Brand Engagement

The Engagement Word Muddle


 The Work Human movement…B Corporations…the Engagement movement…Conscious  Capitalism…Emotional Connectivity.

These are phrases used by various organizations to promote a common theme: the importance of people in business.

The WorkHuman movement was launched recently by Globoforce, a leading recognition company, which is now holding an annual conference under that theme. B Corporations is a concept developed by a company known as B Lab, promoting businesses that are good for people and society. Conscious Capitalism is the term used by the organization of the same name at, co-founded by John Mackey of Whole Foods. These efforts speak to broad concepts that go beyond to engagement to connect business with good works.

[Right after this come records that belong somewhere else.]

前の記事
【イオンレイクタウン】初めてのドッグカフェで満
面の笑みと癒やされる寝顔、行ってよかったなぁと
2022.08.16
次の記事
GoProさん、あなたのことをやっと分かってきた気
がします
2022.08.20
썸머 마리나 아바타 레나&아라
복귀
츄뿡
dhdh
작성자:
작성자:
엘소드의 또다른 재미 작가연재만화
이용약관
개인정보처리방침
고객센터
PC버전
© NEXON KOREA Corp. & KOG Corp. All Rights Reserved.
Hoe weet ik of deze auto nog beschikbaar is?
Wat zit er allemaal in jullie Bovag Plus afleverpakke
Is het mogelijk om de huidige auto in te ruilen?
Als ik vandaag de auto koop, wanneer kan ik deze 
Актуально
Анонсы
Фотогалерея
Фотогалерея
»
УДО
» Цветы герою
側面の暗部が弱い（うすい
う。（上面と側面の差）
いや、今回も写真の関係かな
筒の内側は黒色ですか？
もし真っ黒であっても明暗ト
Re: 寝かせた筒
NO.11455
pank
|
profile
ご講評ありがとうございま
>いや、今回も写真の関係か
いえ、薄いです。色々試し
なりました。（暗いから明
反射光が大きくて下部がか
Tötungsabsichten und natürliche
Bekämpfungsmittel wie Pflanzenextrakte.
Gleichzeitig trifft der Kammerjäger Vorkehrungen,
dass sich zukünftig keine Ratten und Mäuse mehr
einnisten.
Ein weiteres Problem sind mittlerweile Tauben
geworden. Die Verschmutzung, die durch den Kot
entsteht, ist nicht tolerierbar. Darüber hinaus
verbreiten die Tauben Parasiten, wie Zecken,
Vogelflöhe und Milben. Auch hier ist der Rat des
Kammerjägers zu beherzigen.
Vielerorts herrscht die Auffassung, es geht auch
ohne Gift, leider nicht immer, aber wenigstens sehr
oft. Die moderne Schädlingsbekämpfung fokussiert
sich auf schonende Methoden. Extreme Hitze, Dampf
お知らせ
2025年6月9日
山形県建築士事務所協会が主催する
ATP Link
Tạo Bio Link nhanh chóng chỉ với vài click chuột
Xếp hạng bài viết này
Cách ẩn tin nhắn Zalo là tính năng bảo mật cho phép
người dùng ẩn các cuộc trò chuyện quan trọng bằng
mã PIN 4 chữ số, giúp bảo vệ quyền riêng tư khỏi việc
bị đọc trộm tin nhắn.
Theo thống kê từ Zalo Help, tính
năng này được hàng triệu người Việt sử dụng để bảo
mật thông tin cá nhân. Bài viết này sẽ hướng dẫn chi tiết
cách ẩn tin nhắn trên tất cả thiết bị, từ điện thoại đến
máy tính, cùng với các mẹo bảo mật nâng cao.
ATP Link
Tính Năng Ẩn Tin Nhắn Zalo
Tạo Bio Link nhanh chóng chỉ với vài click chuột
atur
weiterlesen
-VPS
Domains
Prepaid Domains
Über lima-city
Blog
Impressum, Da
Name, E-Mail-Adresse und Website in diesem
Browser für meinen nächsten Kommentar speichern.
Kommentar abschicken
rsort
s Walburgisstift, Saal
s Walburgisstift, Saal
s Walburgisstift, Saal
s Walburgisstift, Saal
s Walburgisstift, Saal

The Engagement Movement is narrower in focus. Because while engagement benefits customers, employees, vendors and society as a whole, it focuses more specifically on how companies can connect engagement with performance. A growing number of organizations, while not actually working together in most cases, have gathered under this umbrella.

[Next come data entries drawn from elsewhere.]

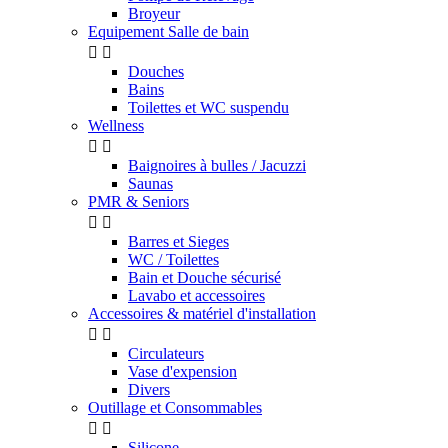
Broyeur
Equipement Salle de bain


Douches
Bains
Toilettes et WC suspendu
Wellness


Baignoires à bulles / Jacuzzi
Saunas
PMR & Seniors


Barres et Sieges
WC / Toilettes
Bain et Douche sécurisé
Lavabo et accessoires
Accessoires & matériel d'installation


Circulateurs
Vase d'expension
Divers
Outillage et Consommables


Silicone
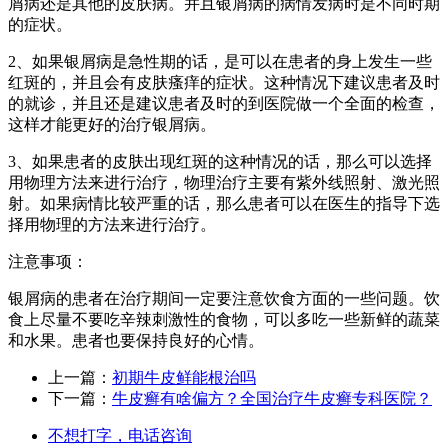
屑病还是其他的皮肤病。并且银屑病的病情发病时是不同时期
的症状。
2、如果银屑病是急性期的话，是可以在患者的身上发生一些
红斑的，并且会有皮肤瘙痒的症状。这种情况下建议患者及时
的就诊，并且还是建议患者及时的到医院做一个全面的检查，
这样才能更好的治疗银屑病。
3、如果患者的皮肤出现红斑的这种情况的话，那么可以选择
用物理方法来进行治疗，物理治疗主要有紫外线照射、激光照
射。如果病情比较严重的话，那么患者可以在医生的指导下选
择用物理的方法来进行治疗。
注意事项：
银屑病的患者在治疗期间一定要注意饮食方面的一些问题。饮
食上尽量不要吃辛辣刺激性的食物，可以多吃一些新鲜的蔬菜
和水果。患者也要保持良好的心情。
上一篇：
初期牛皮鲜能根治吗
下一篇：
牛皮癣有啥偏方？全国治疗牛皮癣专科医院？
不想打字，电话咨询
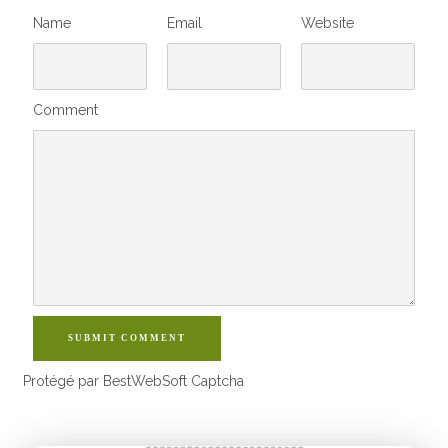
Name
Email
Website
Comment
SUBMIT COMMENT
Protégé par BestWebSoft Captcha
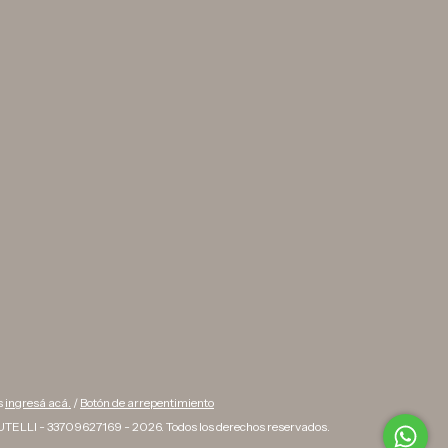
s
ingresá acá.
/
Botón de arrepentimiento
TELLI - 33709627169 - 2026. Todos los derechos reservados.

In addition to the Enterprise Engagement Alliance, founded in 2008 and the parent of ESM (Engagement Strategies Media); there’s the Conference Board’s Engagement Institute the Human Capital Institute with its employee engagement conferences and forums; companies such as Gallup, Deloitte, BI, EGR International and Inward Strategic Consulting as well as a growing number of authors and business experts from Chester Elton and Bob Kelleher to Kevin Sheridan and Dr. Bob Nelson. In the U.K., there’s the U.K. government’s Engage for Success initiative, the new Employee Engagement Alliance and multiple conferences on the subject of employee engagement.

Despite this broad consensus around the term engagement in the human capital arena, the concept of engagement has a longer way to go in marketing itself. The reason the EEA focuses on the concept of enterprise-wide engagement is because that’s where organizations can get the biggest ROI – by connecting employee and customer engagement. In a recent article on the importance of customer emotional connectivity in the December issue of the Harvard Business Review, the authors use the word “connectivity” instead of “engagement” to say essentially the same thing, (see the ESM discussion of the article here), while at the same time completely overlooking the role employees play in making emotional connections between organizations and customers. This is ironic, because HBR was among the first of the leading business magazines to feature articles on this subject.

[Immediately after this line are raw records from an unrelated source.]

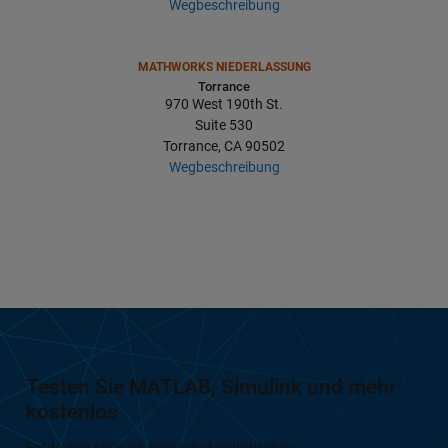
Wegbeschreibung
MATHWORKS NIEDERLASSUNG
Torrance
970 West 190th St.
Suite 530
Torrance, CA 90502
Wegbeschreibung
Testen Sie MATLAB, Simulink und mehr
kostenlos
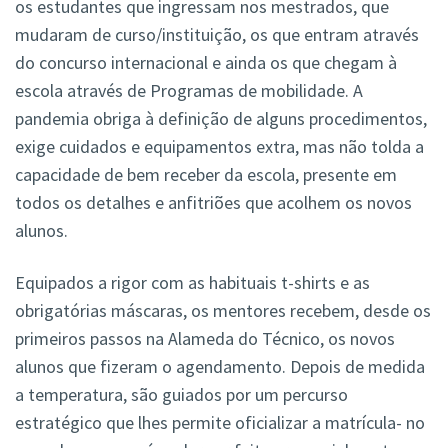
os estudantes que ingressam nos mestrados, que
mudaram de curso/instituição, os que entram através
do concurso internacional e ainda os que chegam à
escola através de Programas de mobilidade. A
pandemia obriga à definição de alguns procedimentos,
exige cuidados e equipamentos extra, mas não tolda a
capacidade de bem receber da escola, presente em
todos os detalhes e anfitriões que acolhem os novos
alunos.
Equipados a rigor com as habituais t-shirts e as
obrigatórias máscaras, os mentores recebem, desde os
primeiros passos na Alameda do Técnico, os novos
alunos que fizeram o agendamento. Depois de medida
a temperatura, são guiados por um percurso
estratégico que lhes permite oficializar a matrícula- no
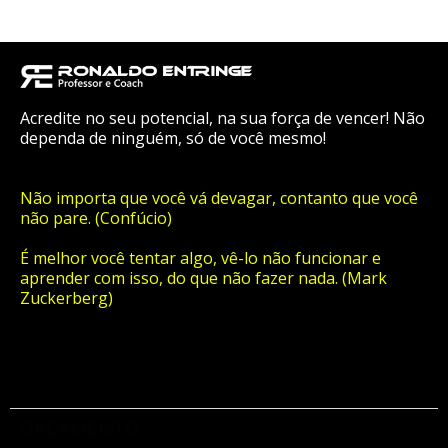
Acredite no seu potencial, na sua força de vencer! Não
dependa de ninguém, só de você mesmo!
Não importa que você vá devagar, contanto que você
não pare. (Confúcio)
É melhor você tentar algo, vê-lo não funcionar e
aprender com isso, do que não fazer nada. (Mark
Zuckerberg)
ORÇAMENTO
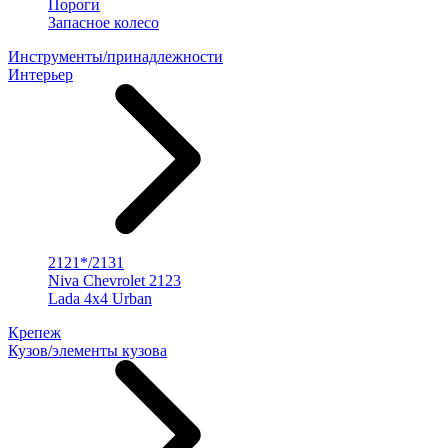
Пороги
Запасное колесо
Инструменты/принадлежности
Интерьер
2121*/2131
Niva Chevrolet 2123
Lada 4x4 Urban
Крепеж
Кузов/элементы кузова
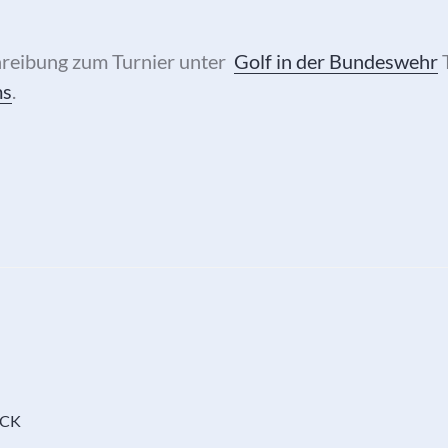
reibung zum Turnier unter
Golf in der Bundeswehr
T
ms
.
ECK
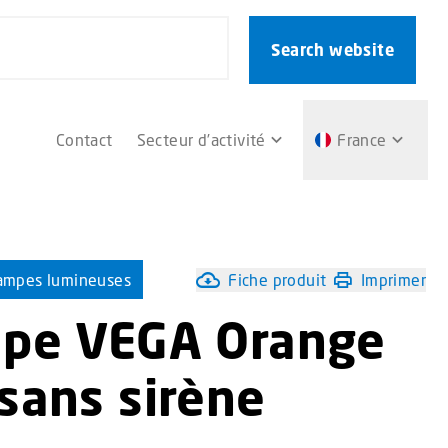
Search website
Contact
Secteur d’activité
France
ampes lumineuses
Fiche produit
Imprimer
mpe VEGA Orange
sans sirène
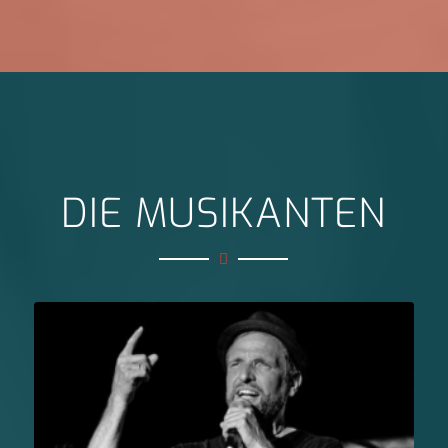
DIE MUSIKANTEN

On the one hand, the growing roster of proponents of what we call engagement is impressive, so much so that it’s at first surprising that the general media hasn’t yet awoken to this new field – how often does a major field unfold with so many proponents? Upon closer examination, it’s actually not that surprising when you consider that few of these proponents of engagement have so far joined forces, which means it will take longer for their impact to be felt. In fact, various proponents of the emerging emphasis on people in business have neither agreed upon a name for this new discipline, or are strategically seeking to create their own terminology in an attempt to create a unique selling proposition.

The major condition for the emergence of a field is to have a common name – i.e., advertising, accounting, marketing, analytics, etc., and a clear definition. No business can own this new field we call engagement, certainly not by creating a “proprietary” name or definition. And this discipline will not have fully emerged until it has a commonly accepted name and definition, whatever that might be.

The Enterprise Engagement Alliance focused on the word “engagement” primarily because of the research highlighting the importance of fostering the proactive involvement of people to achieve businesses objectives. A 2014 Deloitte global survey of Chief Executives found that the topics of customer and employee engagement are now top executive priorities. But an Incentive Research Foundation study, The Roles of Engagement, found little agreement around the definition of engagement, or even around an effective implementation framework and roadmap.

It’s a field still in a state similar to that of the solar system after its creation – a mass of gas and rock that has yet to fully take shape.